> _DIRECTIONS FOR THIS TASK_: Give back all of the data exactly, with every picture omitted.

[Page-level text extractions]
----------------------------------------

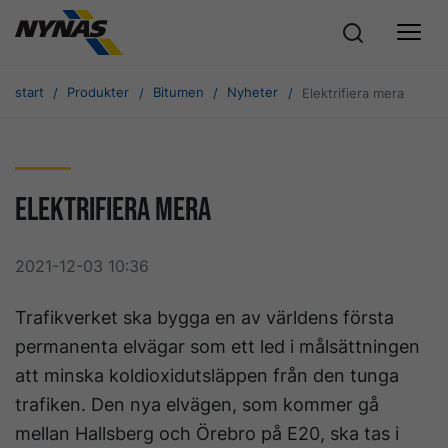
start
Produkter
Bitumen
Nyheter
Elektrifiera mera
Elektrifiera mera
2021-12-03 10:36
Trafikverket ska bygga en av världens första
permanenta elvägar som ett led i målsättningen
att minska koldioxidutsläppen från den tunga
trafiken. Den nya elvägen, som kommer gå
mellan Hallsberg och Örebro på E20, ska tas i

----------------------------------------

> _ANSWER SPACE_:
start
Produkter
Bitumen
Nyheter
Elektrifiera mera
Elektrifiera mera
2021-12-03 10:36
Trafikverket ska bygga en av världens första
permanenta elvägar som ett led i målsättningen
att minska koldioxidutsläppen från den tunga
trafiken. Den nya elvägen, som kommer gå
mellan Hallsberg och Örebro på E20, ska tas i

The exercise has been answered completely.